President Obama has been "maddeningly tentative" in his handling of the Syria situation, and one big reason for that is the lack of public support in the US, writes Jonathan Tepperman in the New York Times. One week-old poll shows that just 29% of Americans are in favor of airstrikes. But—as the Gulf War, Kosovo, and Libya have taught us—it is possible for the administration to get the public to come around. (Approval ratings for the Kosovo campaign, for example, jumped 22 points between beginning and end.) Tepperman reviews those recent conflicts and draws lessons from them:
- Obama must get Congress and international allies on board. In the case of the Gulf War, getting Congress to back the plan reassured the public. NATO authorized the Kosovo campaign and the UN supported the Libya campaign—support that acted as a reassuring "second opinion" for Americans.

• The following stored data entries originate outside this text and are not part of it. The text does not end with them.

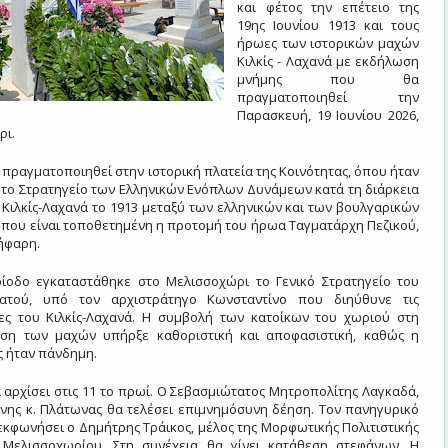
και φέτος την επέτειο της
19ης Ιουνίου 1913 και τους
ήρωες των ιστορικών μαχών
Κιλκίς - Λαχανά με εκδήλωση
μνήμης που θα
πραγματοποιηθεί την
Παρασκευή, 19 Ιουνίου 2026,
ρι.
πραγματοποιηθεί στην ιστορική πλατεία της Κοινότητας, όπου ήταν
 το Στρατηγείο των Ελληνικών Ενόπλων Δυνάμεων κατά τη διάρκεια
Κιλκίς-Λαχανά το 1913 μεταξύ των ελληνικών και των βουλγαρικών
όπου είναι τοποθετημένη η προτομή του ήρωα Ταγματάρχη Πεζικού,
ήφαρη.
ρίοδο εγκαταστάθηκε στο Μελισσοχώρι το Γενικό Στρατηγείο του
ρατού, υπό τον αρχιστράτηγο Κωνσταντίνο που διηύθυνε τις
ες του Κιλκίς-Λαχανά. Η συμβολή των κατοίκων του χωριού στη
ση των μαχών υπήρξε καθοριστική και αποφασιστική, καθώς η
ς ήταν πάνδημη.
αρχίσει στις 11 το πρωί. Ο Σεβασμιώτατος Μητροπολίτης Λαγκαδά,
ίνης κ. Πλάτωνας θα τελέσει επιμνημόσυνη δέηση. Τον πανηγυρικό
εκφωνήσει ο Δημήτρης Τράικος, μέλος της Μορφωτικής Πολιτιστικής
Μελισσοχωρίου. Στη συνέχεια θα γίνει κατάθεση στεφάνων. Η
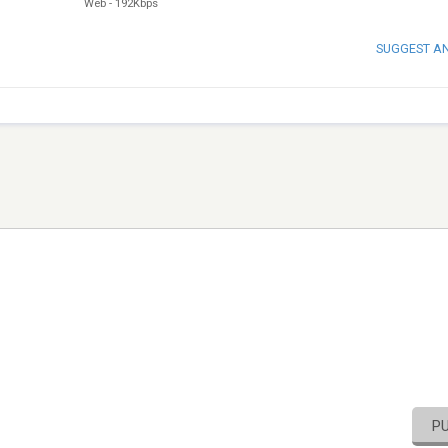
Web
-
192Kbps
SUGGEST A
P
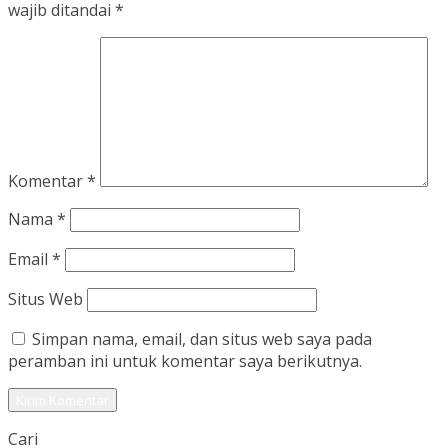
wajib ditandai
*
Komentar
*
Nama
*
Email
*
Situs Web
Simpan nama, email, dan situs web saya pada
peramban ini untuk komentar saya berikutnya.
Cari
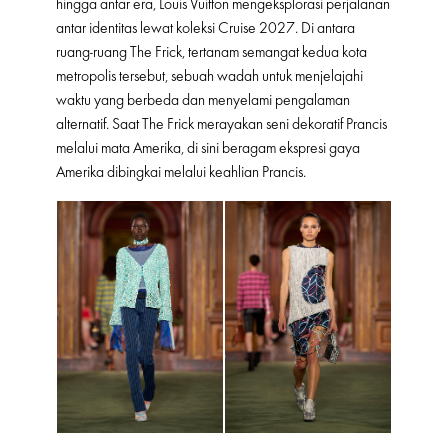
hingga antar era, Louis Vuitton mengeksplorasi perjalanan
antar identitas lewat koleksi Cruise 2027. Di antara
ruang-ruang The Frick, tertanam semangat kedua kota
metropolis tersebut, sebuah wadah untuk menjelajahi
waktu yang berbeda dan menyelami pengalaman
alternatif. Saat The Frick merayakan seni dekoratif Prancis
melalui mata Amerika, di sini beragam ekspresi gaya
Amerika dibingkai melalui keahlian Prancis.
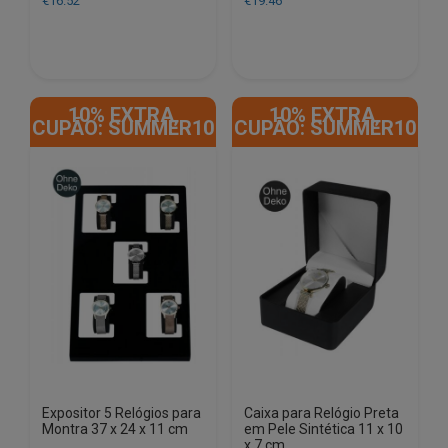
€
16.52
€
19.46
10% EXTRA,
10% EXTRA,
CUPÃO: SUMMER10
CUPÃO: SUMMER10
Expositor 5 Relógios para
Caixa para Relógio Preta
Montra 37 x 24 x 11 cm
em Pele Sintética 11 x 10
x 7 cm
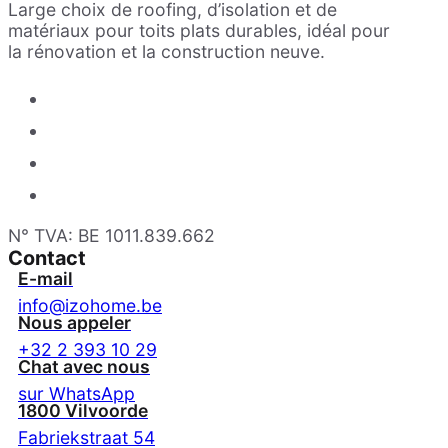
Large choix de roofing, d’isolation et de
matériaux pour toits plats durables, idéal pour
la rénovation et la construction neuve.
N° TVA: BE 1011.839.662
Contact
E-mail
info@izohome.be
Nous appeler
+32 2 393 10 29
Chat avec nous
sur WhatsApp
1800 Vilvoorde
Fabriekstraat 54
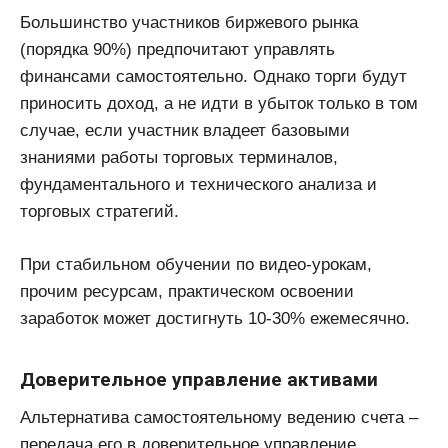
Большинство участников биржевого рынка
(порядка 90%) предпочитают управлять
финансами самостоятельно. Однако торги будут
приносить доход, а не идти в убыток только в том
случае, если участник владеет базовыми
знаниями работы торговых терминалов,
фундаментального и технического анализа и
торговых стратегий.
При стабильном обучении по видео-урокам,
прочим ресурсам, практическом освоении
заработок может достигнуть 10-30% ежемесячно.
Доверительное управление активами
Альтернатива самостоятельному ведению счета –
передача его в доверительное управление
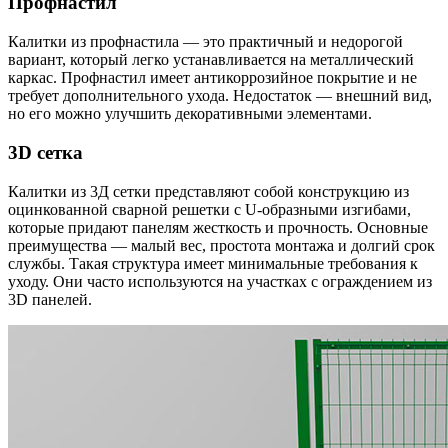
Профнастил
Калитки из профнастила — это практичный и недорогой
вариант, который легко устанавливается на металлический
каркас. Профнастил имеет антикоррозийное покрытие и не
требует дополнительного ухода. Недостаток — внешний вид,
но его можно улучшить декоративными элементами.
3D сетка
Калитки из 3Д сетки представляют собой конструкцию из
оцинкованной сварной решетки с U-образными изгибами,
которые придают панелям жесткость и прочность. Основные
преимущества — малый вес, простота монтажа и долгий срок
службы. Такая структура имеет минимальные требования к
уходу. Они часто используются на участках с ограждением из
3D панелей.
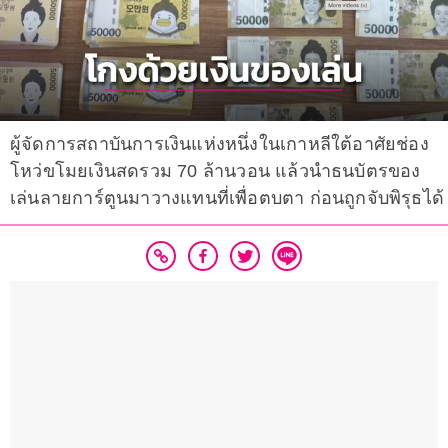
ผู้จัดการสถาบันการเงินแห่งหนึ่งในเกาหลีใต้อาศัยช่อง
โหว่ขโมยเงินสดรวม 70 ล้านวอน แล้วนำธนบัตรของ
เล่นลายการ์ตูนมาวางแทนที่เพื่อตบตา ก่อนถูกจับพิรุธได้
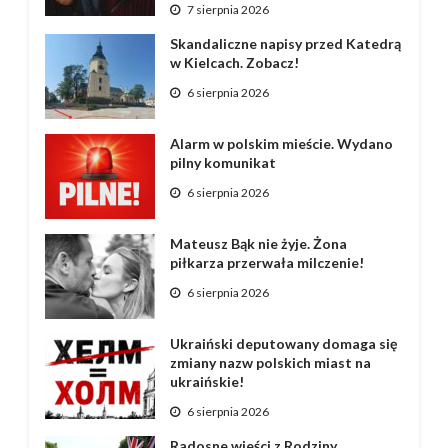
7 sierpnia 2026
Skandaliczne napisy przed Katedrą
w Kielcach. Zobacz!
6 sierpnia 2026
Alarm w polskim mieście. Wydano
pilny komunikat
6 sierpnia 2026
Mateusz Bąk nie żyje. Żona
piłkarza przerwała milczenie!
6 sierpnia 2026
Ukraiński deputowany domaga się
zmiany nazw polskich miast na
ukraińskie!
6 sierpnia 2026
Radosne wieści z Rodziny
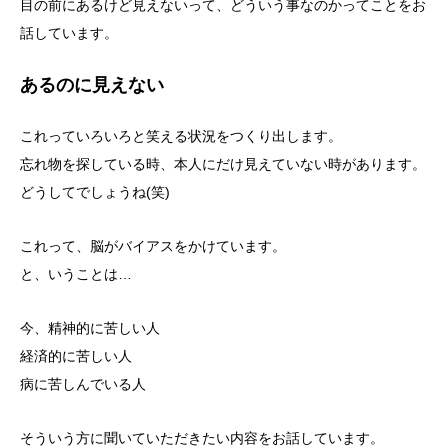
目の前にあるけど見えないって、どういう事なのかってことをお
話しています。
あるのに見えない
これっていろいろと笑える状況をつくり出します。
忘れ物を探している時、本人にだけ見えていない時があります。
どうしてでしょうね(笑)
これって、脳がバイアスをかけています。
と、いうことは…
今、精神的に苦しい人
経済的に苦しい人
病に苦しんでいる人
そういう方に聞いていただきたい内容をお話しています。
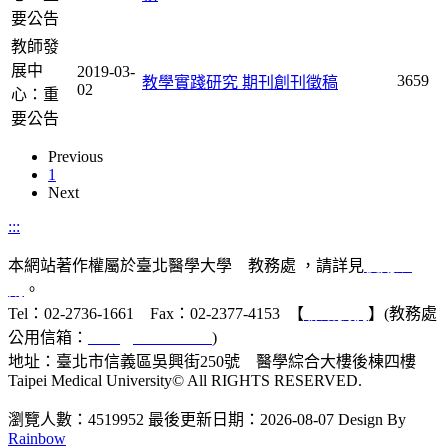
要公告
教師發
展中
2019-03-
3659
教學實踐研究 期刊創刊徵稿
02
心：重
要公告
Previous
1
Next
:::
本網站著作權屬於臺北醫學大學 教務處 ，請詳見
使用規
則
。
Tel：02-2736-1661 Fax：02-2377-4153 【
聯絡我們
】(教務處
公用信箱：
acad@tmu.edu.tw
)
地址：臺北市信義區吳興街250號 醫學綜合大樓後棟四樓
Taipei Medical University© All RIGHTS RESERVED.
瀏覽人數：4519952
最後更新日期：2026-08-07
Design By
Rainbow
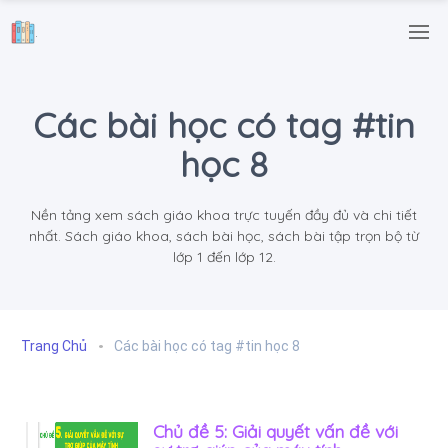
.
Các bài học có tag #tin
học 8
Nền tảng xem sách giáo khoa trực tuyến đầy đủ và chi tiết
nhất. Sách giáo khoa, sách bài học, sách bài tập trọn bộ từ
lớp 1 đến lớp 12.
Trang Chủ
Các bài học có tag #tin học 8
Chủ đề 5: Giải quyết vấn đề với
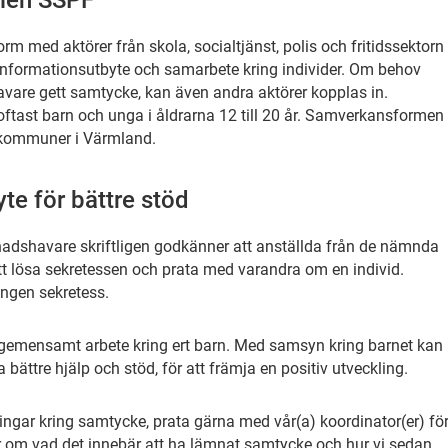
men SSPF
 med aktörer från skola, socialtjänst, polis och fritidssektorn
 informationsutbyte och samarbete kring individer. Om behov
avare gett samtycke, kan även andra aktörer kopplas in.
ftast barn och unga i åldrarna 12 till 20 år. Samverkansformen
 kommuner i Värmland.
te för bättre stöd
adshavare skriftligen godkänner att anställda från de nämnda
tt lösa sekretessen och prata med varandra om en individ.
ingen sekretess.
emensamt arbete kring ert barn. Med samsyn kring barnet kan
da bättre hjälp och stöd, för att främja en positiv utveckling.
ringar kring samtycke, prata gärna med vår(a) koordinator(er) fö
 om vad det innebär att ha lämnat samtycke och hur vi sedan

- He clearly and loudly must make the case. "The president needs to sell, sell, and sell," Tepperman writes. George HW Bush did this perfectly by focusing not on "Kuwait’s territorial integrity" but on the price of oil. Obama must "explain in blunt terms why Syria’s civil war and the use of chemical weapons there matters ... [and] make US objectives and strategy clear. And then he should repeat his case loudly and often."
- Keep the campaign short and cheap ... and hope it's successful. "Americans really like winning," and the fact that the Gulf War, Kosovo, and Libya ended with America on the victor's side in a relatively short amount of time is "perhaps the biggest reason the public changed its mind."